Coal quandary

DESTROYING MOUNTAINS

AFTER West Virginia's largest church challenged mountaintop removal mining, the Daily Mail scoffed that United Methodists offer no alternative "economic development plan for Southern West Virginia."

It's true that a big decapitation mine can provide more than 200 high-paying jobs - until the coal is gone. But the final result won't be economic development for Southern West Virginia. Coal regions always are poor, looted, polluted and eventually discarded.

Giant profits from West Virginia mines go to out-of-state corporations that own the coal fields. The firms pay only a pittance in property taxes, and their millionaire executives don't pay this state's income tax. Their trucks destroy West Virginia roads. They bleed the Mountain State as a colony.

Mountaintop removal is making West Virginia a world symbol of industrial damage, spotlighted in magazine, television and newspaper reports.

The Methodist resolution, we think, conveyed this message: West Virginians - people who actually live here - have a right to complain when their beloved mountains are ripped into abnormal- looking plateaus. It wounds mountaineer souls. A Lutheran synod in the Eastern Panhandle likewise opposed mountaintop removal. But West Virginians can't expect help from the state's so-called "environmental protection" officials. They're mostly former coal executives still loyal to the absentee owners. For example, reporter Ken Ward Jr. found that most of West Virginia's decapitation mines are illegal. They lack after-mining land-use plans, as required by federal law. But the state gave them permits, anyway.

Another federal violation apparently occurred when Gov. Underwood, a former coal executive, chose two coal executives in sequence as the state's environmental protection director, violating a federal conflict-of-interest law.

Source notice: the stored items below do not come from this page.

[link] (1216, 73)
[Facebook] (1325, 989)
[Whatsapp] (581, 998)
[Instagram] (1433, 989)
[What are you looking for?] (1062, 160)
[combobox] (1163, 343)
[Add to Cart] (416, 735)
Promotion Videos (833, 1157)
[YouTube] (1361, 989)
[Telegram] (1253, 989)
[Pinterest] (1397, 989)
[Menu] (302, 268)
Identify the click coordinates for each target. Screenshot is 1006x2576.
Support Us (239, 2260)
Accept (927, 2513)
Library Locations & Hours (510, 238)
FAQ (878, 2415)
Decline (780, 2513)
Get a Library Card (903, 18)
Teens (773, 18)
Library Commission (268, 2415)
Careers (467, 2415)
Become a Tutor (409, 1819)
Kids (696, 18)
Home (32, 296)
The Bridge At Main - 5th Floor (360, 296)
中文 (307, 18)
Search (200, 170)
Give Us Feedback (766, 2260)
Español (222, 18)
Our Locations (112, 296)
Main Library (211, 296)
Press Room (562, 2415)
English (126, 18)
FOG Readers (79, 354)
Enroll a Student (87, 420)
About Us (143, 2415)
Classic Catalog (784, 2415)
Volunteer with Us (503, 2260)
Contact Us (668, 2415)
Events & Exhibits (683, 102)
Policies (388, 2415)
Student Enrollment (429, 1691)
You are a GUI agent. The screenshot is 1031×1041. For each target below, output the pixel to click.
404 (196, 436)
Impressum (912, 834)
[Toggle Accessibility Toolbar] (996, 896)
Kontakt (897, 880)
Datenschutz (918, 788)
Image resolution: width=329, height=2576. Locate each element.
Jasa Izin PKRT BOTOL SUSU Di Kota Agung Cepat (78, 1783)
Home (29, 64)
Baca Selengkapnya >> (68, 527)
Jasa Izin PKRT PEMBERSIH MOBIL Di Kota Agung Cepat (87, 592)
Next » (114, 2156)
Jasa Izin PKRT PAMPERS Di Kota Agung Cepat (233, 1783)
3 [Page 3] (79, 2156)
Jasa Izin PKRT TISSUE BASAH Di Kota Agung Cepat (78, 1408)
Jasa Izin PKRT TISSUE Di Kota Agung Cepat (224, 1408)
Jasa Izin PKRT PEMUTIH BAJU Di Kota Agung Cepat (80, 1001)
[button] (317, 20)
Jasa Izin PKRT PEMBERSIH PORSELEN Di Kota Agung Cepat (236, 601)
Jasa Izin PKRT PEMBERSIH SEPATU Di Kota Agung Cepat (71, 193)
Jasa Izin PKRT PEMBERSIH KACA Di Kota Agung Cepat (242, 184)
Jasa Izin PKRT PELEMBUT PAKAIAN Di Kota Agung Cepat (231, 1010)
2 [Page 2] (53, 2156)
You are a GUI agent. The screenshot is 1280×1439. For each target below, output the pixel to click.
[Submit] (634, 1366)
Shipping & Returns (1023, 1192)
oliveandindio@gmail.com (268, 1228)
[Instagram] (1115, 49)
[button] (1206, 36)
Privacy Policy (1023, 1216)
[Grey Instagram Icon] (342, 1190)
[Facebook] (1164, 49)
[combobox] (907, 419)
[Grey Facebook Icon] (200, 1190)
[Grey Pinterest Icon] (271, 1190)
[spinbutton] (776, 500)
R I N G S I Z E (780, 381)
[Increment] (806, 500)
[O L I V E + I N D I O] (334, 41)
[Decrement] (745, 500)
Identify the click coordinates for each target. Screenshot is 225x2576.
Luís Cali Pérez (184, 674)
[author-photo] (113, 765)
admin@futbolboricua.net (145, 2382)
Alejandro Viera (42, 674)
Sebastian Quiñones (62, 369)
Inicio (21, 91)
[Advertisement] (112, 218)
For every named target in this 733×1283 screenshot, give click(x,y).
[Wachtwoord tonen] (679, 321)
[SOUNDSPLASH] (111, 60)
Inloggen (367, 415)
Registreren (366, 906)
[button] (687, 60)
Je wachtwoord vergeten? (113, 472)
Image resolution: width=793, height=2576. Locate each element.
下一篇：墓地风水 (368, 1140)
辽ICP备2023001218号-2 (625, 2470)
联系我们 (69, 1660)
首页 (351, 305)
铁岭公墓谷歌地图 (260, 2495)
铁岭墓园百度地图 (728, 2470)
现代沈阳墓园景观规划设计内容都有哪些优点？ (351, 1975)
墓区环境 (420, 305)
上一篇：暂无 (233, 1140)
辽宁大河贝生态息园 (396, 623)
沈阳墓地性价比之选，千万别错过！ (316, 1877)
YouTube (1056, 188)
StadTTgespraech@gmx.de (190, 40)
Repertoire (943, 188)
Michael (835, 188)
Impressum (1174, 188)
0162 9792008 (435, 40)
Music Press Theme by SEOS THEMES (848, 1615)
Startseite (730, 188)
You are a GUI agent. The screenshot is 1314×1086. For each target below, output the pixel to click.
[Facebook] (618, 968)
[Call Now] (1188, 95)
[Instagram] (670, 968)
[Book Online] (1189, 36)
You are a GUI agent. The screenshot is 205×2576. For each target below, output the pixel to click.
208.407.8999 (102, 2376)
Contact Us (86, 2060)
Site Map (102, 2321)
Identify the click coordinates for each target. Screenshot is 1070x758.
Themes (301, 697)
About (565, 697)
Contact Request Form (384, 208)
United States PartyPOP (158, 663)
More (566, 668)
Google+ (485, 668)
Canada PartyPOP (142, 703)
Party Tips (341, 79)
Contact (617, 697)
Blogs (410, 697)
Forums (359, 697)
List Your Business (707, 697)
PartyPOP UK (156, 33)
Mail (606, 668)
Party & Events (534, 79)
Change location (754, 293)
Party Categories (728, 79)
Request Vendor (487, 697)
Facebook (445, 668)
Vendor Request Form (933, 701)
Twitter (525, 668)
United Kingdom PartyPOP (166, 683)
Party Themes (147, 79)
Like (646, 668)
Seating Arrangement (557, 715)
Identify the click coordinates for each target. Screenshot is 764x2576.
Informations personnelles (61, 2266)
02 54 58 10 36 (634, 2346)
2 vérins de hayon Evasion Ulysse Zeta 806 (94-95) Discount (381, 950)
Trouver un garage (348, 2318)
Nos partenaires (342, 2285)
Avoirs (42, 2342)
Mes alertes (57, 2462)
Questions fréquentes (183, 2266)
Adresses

The second appointment triggered an activist lawsuit. We hope the suit ends the favoritism which the state government has shown to mountain-destroyers.

Mountaintop removal is changing West Virginia forever. Familiar rugged crests - the "summits bathed in glory" of the state anthem - are being hacked into undulating cuts and massive fills. State regulators are assisting the out-of-state exploiters.

Many West Virginians, such as the United Methodist delegates, see the dismal transformation and wish they had power to curb it. That's the bottom line in the current struggle.

Nobody can restore the mountains that already have been gutted. The only question is how many more will follow.